Сели в тревоге ужинать. Священник ничего не ел. Лошади его в тележке были опять запряжены. После ужина, однако, опять что-то надумав, Саддукеев сбегал в два-три места и воротился со склянками.

— Ехать все отказываются; такая, говорят, даль и еще к сельскому попу! А прописать лекарство, за глаза прописали. Да и что еще за болезнь у нее? к делу ли оно? Кто приехал с вестью? Спросить бы его… Позвать этого человека.

Вошел Илья Танцур. Он чуть стоял на ногах от усталости. Рубашкин по-французски объяснил Саддукееву, кто он и чей сын. Учитель осмотрел Илью с головы до ног.

— Вот, брат, — сказал он, — отец твой главный приказчик в вашей трущобе; в год, я думаю, не одну сотню крадет и не одну тысячу князю вашему высылает за море, а лучше бы хоть коновала какого завел у вас.

Илья оправился и ответил:

— Мы делов отца не касаемся; не извольте обижать нас, барин…

— Кто же тебя послал?

— Сам-с, от жалости-с… Прихожу раз, другой, а матушка, вот их жена, то есть, без памяти лежит. Девчонка, их работница, на улицу бегать ушла — шалить; дети голодные кричат. Некому воды подать. Я это… к отцу… Так и так, мол. Он резонту не дал. Я наутро вижу то же, взял из барской конюшни коня да и поехал. Оченно устал-с… Ругать отец еще будет. Позвольте овсеца для лошади. Денег своих не имею. А дорогою надо будет подкормить, хотя я и берег коня!

Рубашкин опять сказал что-то Саддукееву по-французски.

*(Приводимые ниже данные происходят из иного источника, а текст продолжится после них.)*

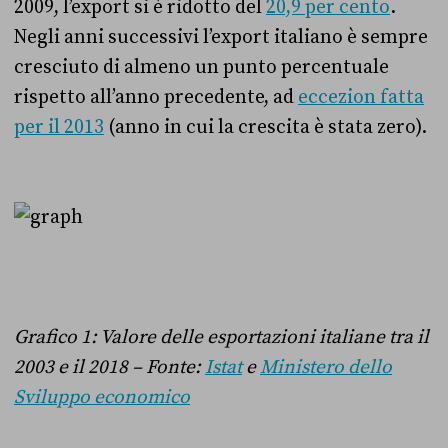
2009, l’export si è ridotto del
20,9 per cento
.
Negli anni successivi l’export italiano è sempre
cresciuto di almeno un punto percentuale
rispetto all’anno precedente, ad
eccezion fatta
per il 2013
(anno in cui la crescita è stata zero).
Grafico 1: Valore delle esportazioni italiane tra il
2003 e il 2018 – Fonte:
Istat
e
Ministero dello
Sviluppo economico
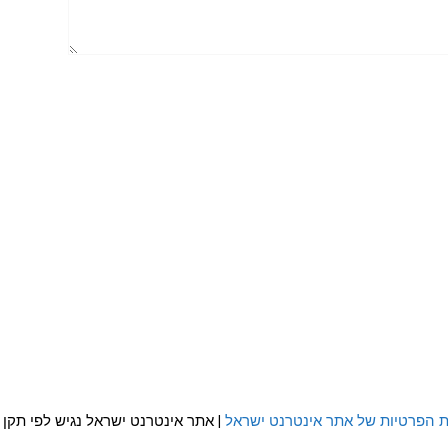
ת הפרטיות של אתר אינטרנט ישראל
| אתר אינטרנט ישראל נגיש לפי תקן WCAG 2.0 AA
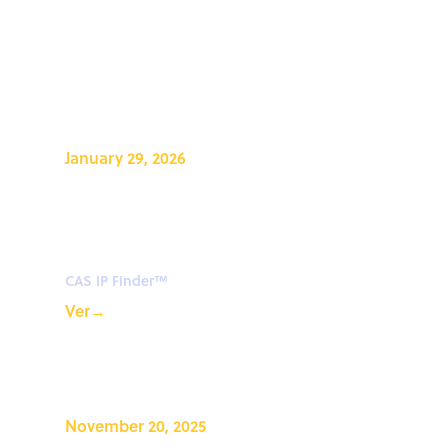
January 29, 2026
CAS IP Finder, Powered By
STN™ Webinar: Introducción
a CAS IP Finder™
CAS IP Finder™
Ver
→
November 20, 2025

— Ты в бегах был? Долго? — спросил учитель.

— Двенадцать лет-с…

— Чем больна, по-твоему, их вот жена?

— Горит вся, мечется, а узнавать ничего не узнает…

— Ну, прощай, друг Смарагд! Спеши: вот тебе лекарство! там написано, как принимать. Да не жалей горчичников… Странный, однако, этот Илья; толк из него будет!

Священник простился и уехал в ночь с Ильёй, привязав княжескую разгонную лошадь к повозке и решив ее не оставлять и лучше покормить далее дорогой, чтобы успеть проехать хоть часть пути, пока еще не зашел месяц.

— Мы же с вами не пожалеем слез, когда действительно умрет эта бедная Сморочкина Паша! — сказал Саддукеев. — Жаль его! Что-то перечувствует его сердце под рясою, пока он доедет до дому? Мы же примемся за ваше дело! Если двоюродный братец мой, Смарагд Перепелкин, овдовеет, не знаю, устоит ли он тогда с семьей.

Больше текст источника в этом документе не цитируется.